→ TASK BRIEF
Scan the listing below and copy each line holding the word "Auto".

··· EXCERPTED DATA ···

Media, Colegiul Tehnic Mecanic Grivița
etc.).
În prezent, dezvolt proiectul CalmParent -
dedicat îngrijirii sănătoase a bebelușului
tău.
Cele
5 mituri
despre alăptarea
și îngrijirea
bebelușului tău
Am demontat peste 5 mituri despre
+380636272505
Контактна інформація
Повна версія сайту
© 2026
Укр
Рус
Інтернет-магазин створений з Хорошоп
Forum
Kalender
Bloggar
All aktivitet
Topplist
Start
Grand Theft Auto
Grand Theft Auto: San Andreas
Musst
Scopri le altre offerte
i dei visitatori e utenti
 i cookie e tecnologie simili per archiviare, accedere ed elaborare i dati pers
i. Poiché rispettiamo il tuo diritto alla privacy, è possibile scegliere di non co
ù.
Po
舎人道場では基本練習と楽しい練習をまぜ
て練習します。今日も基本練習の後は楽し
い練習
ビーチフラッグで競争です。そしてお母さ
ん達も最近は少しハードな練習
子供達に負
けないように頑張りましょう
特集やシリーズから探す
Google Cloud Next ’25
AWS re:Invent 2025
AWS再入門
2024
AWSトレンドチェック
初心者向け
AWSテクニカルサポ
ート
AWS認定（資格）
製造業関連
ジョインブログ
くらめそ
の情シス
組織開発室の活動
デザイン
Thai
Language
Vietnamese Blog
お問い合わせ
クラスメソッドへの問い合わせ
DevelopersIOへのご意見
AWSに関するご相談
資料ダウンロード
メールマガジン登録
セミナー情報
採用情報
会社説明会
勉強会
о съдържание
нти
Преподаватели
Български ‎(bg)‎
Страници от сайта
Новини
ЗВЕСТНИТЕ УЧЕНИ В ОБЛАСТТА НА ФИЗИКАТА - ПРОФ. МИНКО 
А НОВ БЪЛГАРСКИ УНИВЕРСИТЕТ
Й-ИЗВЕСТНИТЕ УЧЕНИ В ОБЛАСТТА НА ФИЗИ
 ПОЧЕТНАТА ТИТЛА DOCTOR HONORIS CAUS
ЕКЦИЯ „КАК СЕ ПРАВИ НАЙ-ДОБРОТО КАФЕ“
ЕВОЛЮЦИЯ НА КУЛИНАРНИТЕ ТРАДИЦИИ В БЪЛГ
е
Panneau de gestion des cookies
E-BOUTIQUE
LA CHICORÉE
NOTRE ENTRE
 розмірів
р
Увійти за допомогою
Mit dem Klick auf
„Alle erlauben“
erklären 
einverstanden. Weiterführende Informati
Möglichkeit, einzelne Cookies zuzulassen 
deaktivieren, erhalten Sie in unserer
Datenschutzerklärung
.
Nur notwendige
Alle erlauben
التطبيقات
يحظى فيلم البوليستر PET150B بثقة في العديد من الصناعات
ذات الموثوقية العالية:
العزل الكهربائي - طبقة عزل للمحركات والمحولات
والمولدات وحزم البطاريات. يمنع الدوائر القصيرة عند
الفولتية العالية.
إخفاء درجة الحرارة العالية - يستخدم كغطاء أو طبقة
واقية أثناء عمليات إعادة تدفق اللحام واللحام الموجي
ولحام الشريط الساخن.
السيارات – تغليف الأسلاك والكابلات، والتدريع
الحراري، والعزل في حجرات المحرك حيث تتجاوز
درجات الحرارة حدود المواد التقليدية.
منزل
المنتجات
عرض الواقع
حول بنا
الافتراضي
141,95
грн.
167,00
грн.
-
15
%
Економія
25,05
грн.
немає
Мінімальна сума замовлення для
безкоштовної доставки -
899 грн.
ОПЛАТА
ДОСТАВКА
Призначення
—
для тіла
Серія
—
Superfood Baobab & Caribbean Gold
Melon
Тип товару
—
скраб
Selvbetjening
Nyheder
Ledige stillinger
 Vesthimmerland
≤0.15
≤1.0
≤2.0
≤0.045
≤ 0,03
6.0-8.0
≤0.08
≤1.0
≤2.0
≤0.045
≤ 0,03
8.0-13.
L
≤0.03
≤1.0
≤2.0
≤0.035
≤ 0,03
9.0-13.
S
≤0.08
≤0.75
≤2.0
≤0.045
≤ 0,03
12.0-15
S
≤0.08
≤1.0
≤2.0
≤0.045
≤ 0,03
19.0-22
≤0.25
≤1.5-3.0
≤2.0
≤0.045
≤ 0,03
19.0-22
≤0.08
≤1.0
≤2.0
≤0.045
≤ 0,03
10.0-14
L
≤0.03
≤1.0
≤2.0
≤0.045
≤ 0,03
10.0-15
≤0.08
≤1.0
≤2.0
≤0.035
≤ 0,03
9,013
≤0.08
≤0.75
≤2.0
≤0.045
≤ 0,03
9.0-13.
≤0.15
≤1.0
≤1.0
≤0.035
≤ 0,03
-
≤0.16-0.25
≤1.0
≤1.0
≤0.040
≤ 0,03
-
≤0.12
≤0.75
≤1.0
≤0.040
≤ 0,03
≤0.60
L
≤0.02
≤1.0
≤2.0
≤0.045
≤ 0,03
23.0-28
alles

···

→ COMPLETED EXERCISE
Grand Theft Auto
Grand Theft Auto: San Andreas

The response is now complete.